Nesses termos, “Águas Rasas”, novo suspense de Jaume Collet-Serra, é um tão-somente um filme feito sob medida para o início do verão americano, apostando em uma trama de sobrevivência que tem tudo para fazer sua atriz principal, Blake Lively (de “Gossip Girl” e “A Extraordinária História de Adeline”), ganhar mais fãs.

A verdade é que o filme não está muito preocupado em discutir temas novos para além de sua proposta garota-tenta-não-morrer-na-praia, apesar do roteiro do Anthony Jaswinski insistir em trazer uma história de trauma familiar e novos rumos de vida para o cenário, o que soa forçado para dizer o mínimo.

Esse pano de fundo vê Nancy (Lively), surfista e estudante de medicina, em uma viagem para uma praia no México, onde sua mãe surfara anos antes, logo depois de saber que estava grávida dela. Aos poucos, sabemos que sua mãe falecera e que ela está longe da família desde então, evitando voltar à sua vida e faculdade durante o processo de luto.

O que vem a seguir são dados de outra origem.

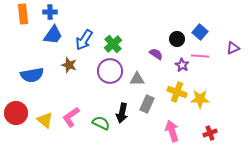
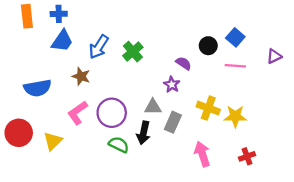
purple star: (182, 65) -> (172, 85), moved
purple circle: (110, 71) -> (112, 113), moved
gray triangle: (137, 79) -> (153, 107), moved
pink L-shape: (71, 117) -> (78, 113), moved
yellow triangle: (45, 120) -> (53, 141), turned 36

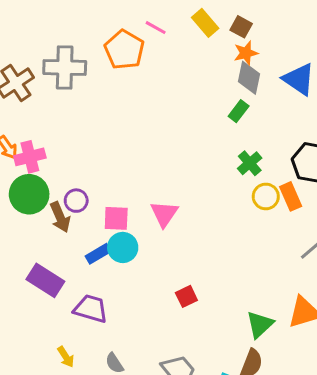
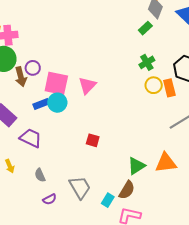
pink square: (116, 218) -> (56, 83), size x1.4
red square: (186, 296) -> (93, 140), turned 32

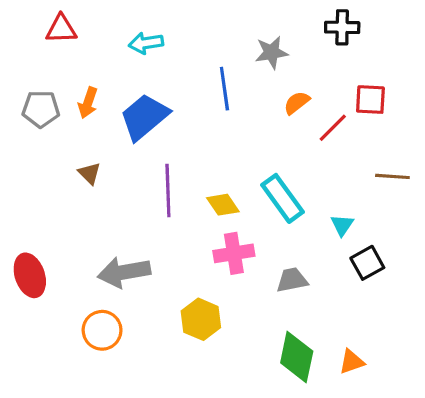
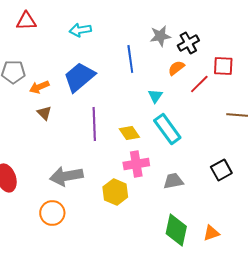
black cross: (342, 27) -> (188, 43), moved, turned -30
orange arrow: (88, 103) -> (39, 87), moved, turned 48
cyan triangle: (342, 225) -> (155, 96), moved
yellow hexagon: (201, 319) -> (115, 192), moved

Tudo isso é feito através de um inventivo recurso visual que coloca textos, imagens e até mesmo vídeos na tela, num avanço ante a técnica que a série britânica “Sherlock” aperfeiçoou. É por essas interações que rememoramos a vida de Nancy por fotos e sabemos de seus problemas em casa através de chamadas por vídeo.

Todo o aprumo visto aqui desaparece quando vamos para a parte do real suspense, em que a estudante se vê lutando pela sua vida contra o ataque de um tubarão assassino, que se desenrola como uma mistura de “Tubarão” (1975) e “Mar Aberto” (2003) feita para a geração “millenial”.

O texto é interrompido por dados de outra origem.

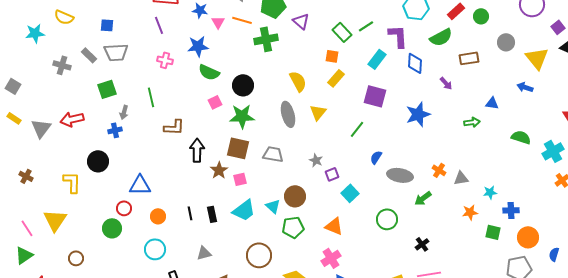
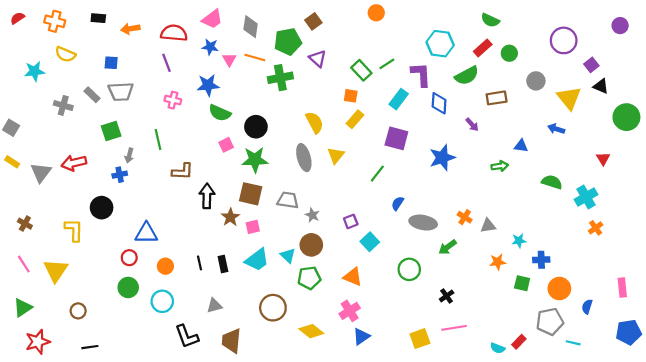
gray star: (316, 160) -> (312, 215), moved
pink line: (27, 228) -> (24, 264), moved
green circle: (112, 228) -> (128, 287), moved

O excesso de CGI mata boa parte do apelo que o antagonista do filme poderia ter, o que é uma pena já que Collet-Serra consegue manter um bom clima de tensão apesar de sustentar seu longa em uma proposta há muito conhecida. É admirável que ele consiga nos fazer nos importar com uma protagonista cujo arco dramático não vai além do óbvio e se mostra totalmente desprovido de surpresas.

O talento não é só dele: Lively mostra que pode ir além das comédias bobas e dos dramas altamente açucarados, segurando o filme sozinha durante quase a totalidade do tempo de projeção. Sem um papel que lhe dê gravitas suficiente para uma performance arrebatadora, ela mostra desenvoltura e carisma que driblam as problemáticas do roteiro.

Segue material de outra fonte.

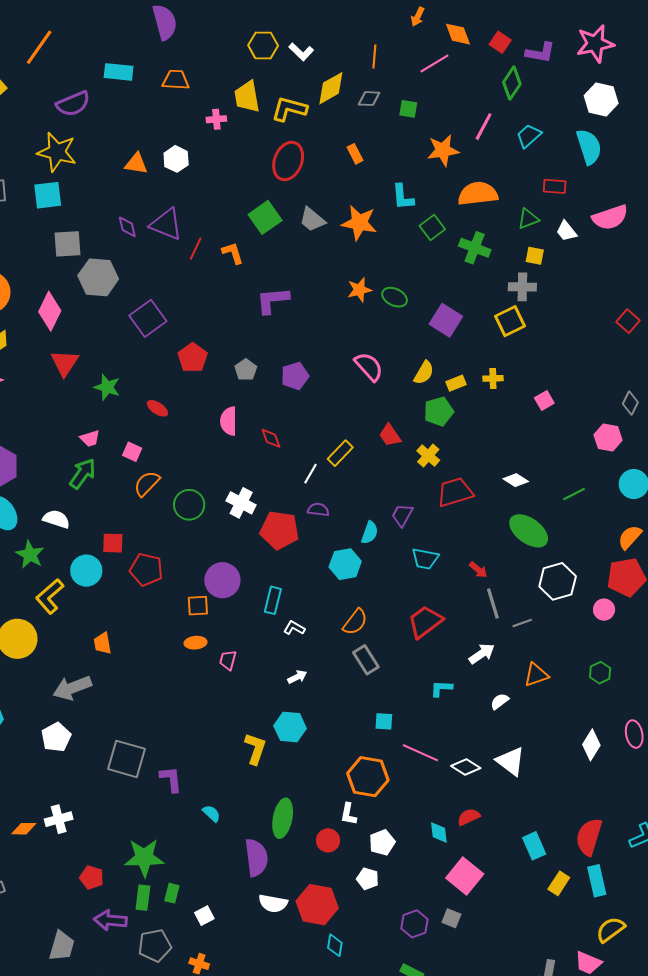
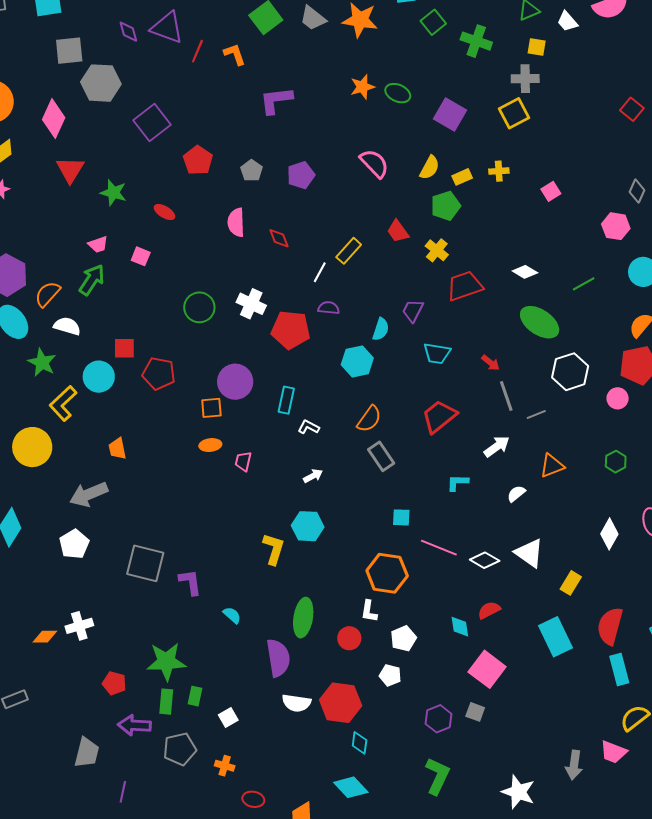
orange semicircle: (147, 484) -> (48, 294), moved
cyan rectangle: (534, 846) -> (555, 637), size x1.4
yellow rectangle: (559, 883) -> (571, 583), moved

É digno de nota que ele torne toda a ação centrada em mulheres (uma filha em luto por uma mãe e cujo maior laço afetivo remanescente é com a irmã), deixando homens longe de papeis de heróis tradicionais (os que aparecem no longa geralmente têm um destino pouco lisonjeiro), mas isso é pouco se comparado às falhas.

De maneira geral, no entanto, apesar dos entraves, “Águas Rasas” funciona dentro de seus pequenos parâmetros e entretém de maneira leve. Fãs de horror e suspense terão pouco o que ver aqui, mas, para quem gosta de suas histórias de superação com vistas paradisíacas e uma dose módica de sangue, vale o mergulho.